Aquela manhã fria, em que cerca de 2.000 delegados representantes de todos os sectores da sociedade lotaram o teatro Karl Marx, marcaria um antes e um depois na história da Revolução.
Dizem que muitos deles vestiam fato e gravata pela primeira vez e que, por isso, não faltaram piadas antes de se levantar o pano e começar o Primeiro Congresso do Partido Comunista de Cuba (PCC).
A 16 anos da vitória sobre a tirania e a dez da formação do primeiro Comité Central, o grande encontro partidário começou com um extenso relatório apresentado por Fidel, com uma análise histórica da Revolução, na qual ficava claro que aquela geração que finalmente havia realizado o sonho de uma pátria livre era herdeira e continuadora de um legado de mais de um século de lutas.
“Cuba foi a última colónia de Espanha na América Latina e hoje é o primeiro país socialista deste hemisfério”, começou por dizer com orgulho o Comandante em Chefe, e depois de uma profunda reflexão sobre as guerras pela independência e o longo caminho percorrido, comentaria que “quando os Estados Unidos compreenderam que a Revolução não recuaria nem cederia às suas pressões, iniciaram uma série de agressões económicas, ao mesmo tempo que recrutavam mercenários e os treinavam para actos de sabotagem e ações militares”.
O relatório apresentado por Fidel referiu-se, além disso, ao desenvolvimento da Revolução e à sua obra socioeconómica e político-ideológica, bem como aos erros cometidos num contexto marcado por fortes pressões de todo o tipo por parte do vizinho do Norte.
“É preciso salientar que o trabalho económico não ocupou o centro das atenções durante os primeiros dez anos.
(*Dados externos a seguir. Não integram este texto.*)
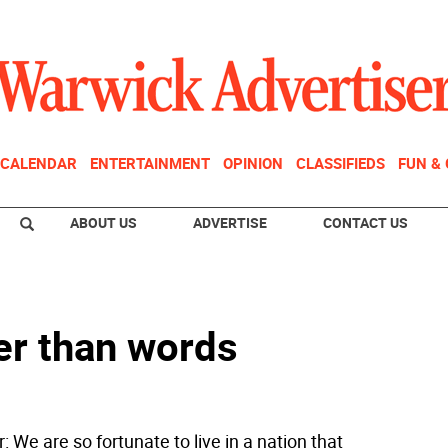
CALENDAR
ENTERTAINMENT
OPINION
CLASSIFIEDS
FUN &
ABOUT US
ADVERTISE
CONTACT US
er than words
r: We are so fortunate to live in a nation that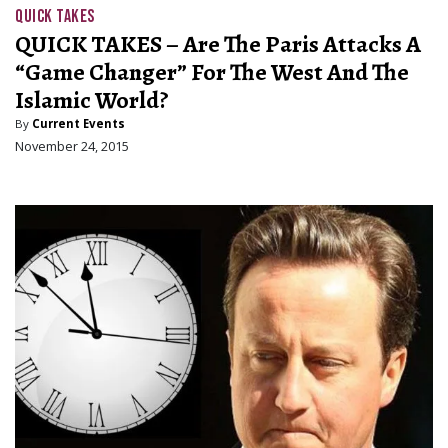
QUICK TAKES
QUICK TAKES – Are The Paris Attacks A
“Game Changer” For The West And The
Islamic World?
By
Current Events
November 24, 2015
Neste primeiro período da Revolução, a sobrevivência face à subversão imperialista, às agressões militares e ao implacável bloqueio económico ocuparam o principal esforço da nação.
“Durante anos, tivemos de manter mais de 300 000 homens em armas para defender o país”.
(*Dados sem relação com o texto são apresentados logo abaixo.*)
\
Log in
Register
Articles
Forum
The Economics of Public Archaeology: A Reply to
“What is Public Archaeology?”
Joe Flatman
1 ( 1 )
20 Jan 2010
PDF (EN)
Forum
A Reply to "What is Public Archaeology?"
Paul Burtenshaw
Embora reconhecesse que resultados melhores poderiam ter sido alcançados, se “tivéssemos sido mais capazes” e “se os nossos métodos de administração e gestão da economia tivessem sido mais eficientes”, ele observou que Cuba avançou extraordinariamente em muitos campos durante o período revolucionário.
“O mérito desse progresso reside no facto de que, enquanto os Estados Unidos, país poderoso com grandes recursos militares, económicos e políticos, faziam o impossível para sufocar a Revolução e restabelecer seu sistema corrupto, explorador e odioso, nosso povo não apenas resistiu e saiu vitorioso, mas também realizou, nessas condições difíceis, magníficas conquistas”.
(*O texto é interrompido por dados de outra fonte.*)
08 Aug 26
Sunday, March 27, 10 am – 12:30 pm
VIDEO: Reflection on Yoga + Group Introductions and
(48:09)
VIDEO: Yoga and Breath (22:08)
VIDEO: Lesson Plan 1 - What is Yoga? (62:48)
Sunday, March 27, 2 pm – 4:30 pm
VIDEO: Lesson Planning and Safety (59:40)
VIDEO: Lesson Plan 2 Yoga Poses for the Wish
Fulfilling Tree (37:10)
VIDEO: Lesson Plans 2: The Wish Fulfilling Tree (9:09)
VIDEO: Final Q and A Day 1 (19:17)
Os debates, resoluções e discursos naqueles seis dias intensos que abalaram a ilha há meio século (de 17 a 22 de dezembro de 1975) traçariam o rumo imediato.
Neles foram aprovadas as Teses, os Estatutos e a Plataforma Programática do PCC, bem como resoluções sobre a política de formação, selecção, colocação, promoção e aperfeiçoamento de quadros, e as Diretrizes para o desenvolvimento económico e social no quinquênio 1976-1980.
O Primeiro Congresso marcou o início do processo de institucionalização do país, que se consolidaria nos meses seguintes com a nova divisão político-administrativa, o surgimento dos órgãos do Poder Popular e a aprovação da Constituição Socialista de 1976, em substituição à de 1940.
Também se falou da ajuda prestada ao Movimento de Libertação de Angola (MPLA) na sua luta contra as tropas sul-africanas e abordou-se a política cubana de solidariedade com os governos progressistas.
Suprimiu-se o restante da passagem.